Exercise prompt: Only lines with the word "your" belong in the answer; copy them from the records below.

Stored records:
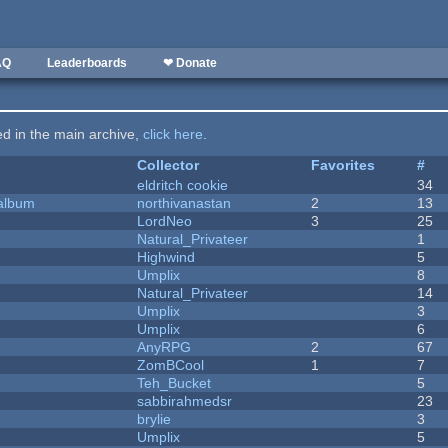
AQ
Leaderboards
❤ Donate
ted in the main archive,
click here
.
Collector
Favorites
#
eldritch cookie
34
 album
northivanastan
2
13
LordNeo
3
25
Natural_Privateer
1
Highwind
5
Umplix
8
Natural_Privateer
14
Umplix
3
Umplix
6
AnyRPG
2
67
ZomBCool
1
7
Teh_Bucket
5
sabbirahmedsr
23
brylie
3
Umplix
5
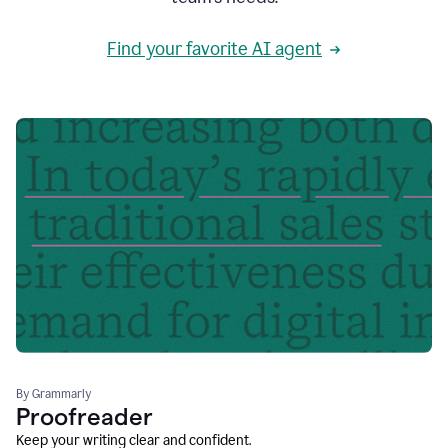
Find your favorite AI agent
By Grammarly
Proofreader
Keep your writing clear and confident.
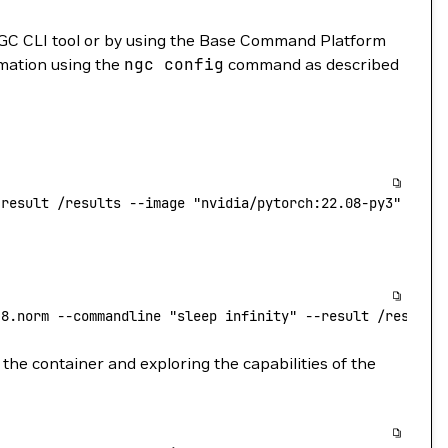
GC CLI tool or by using the Base Command Platform
rmation using the
ngc
config
command as described
-result
 /results
 --image
 "nvidia/pytorch:22.08-py3"
.8.norm
 --commandline
 "sleep infinity"
 --result
 /results
the container and exploring the capabilities of the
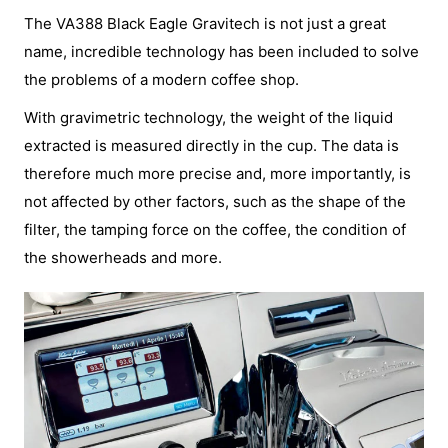
The VA388 Black Eagle Gravitech is not just a great
name, incredible technology has been included to solve
the problems of a modern coffee shop.
With gravimetric technology, the weight of the liquid
extracted is measured directly in the cup. The data is
therefore much more precise and, more importantly, is
not affected by other factors, such as the shape of the
filter, the tamping force on the coffee, the condition of
the showerheads and more.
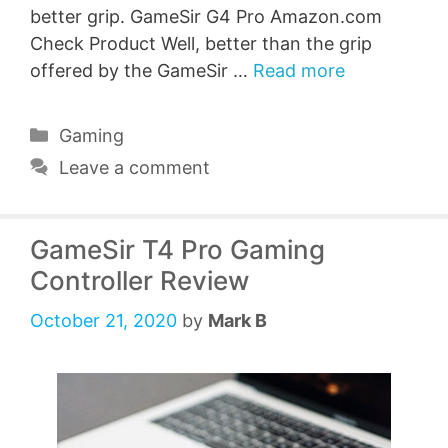
better grip. GameSir G4 Pro Amazon.com
Check Product Well, better than the grip
offered by the GameSir …
Read more
Categories
Gaming
Leave a comment
GameSir T4 Pro Gaming
Controller Review
October 21, 2020
by
Mark B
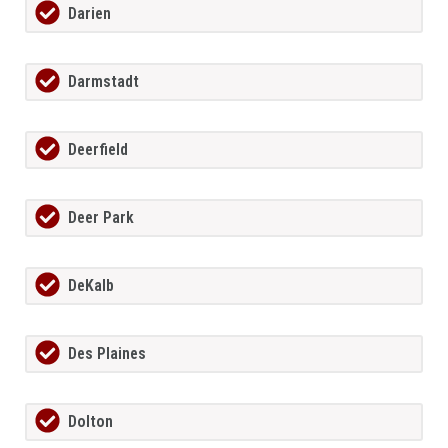
Darien
Darmstadt
Deerfield
Deer Park
DeKalb
Des Plaines
Dolton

Answer:
Find your favorite AI agent
Keep your writing clear and confident.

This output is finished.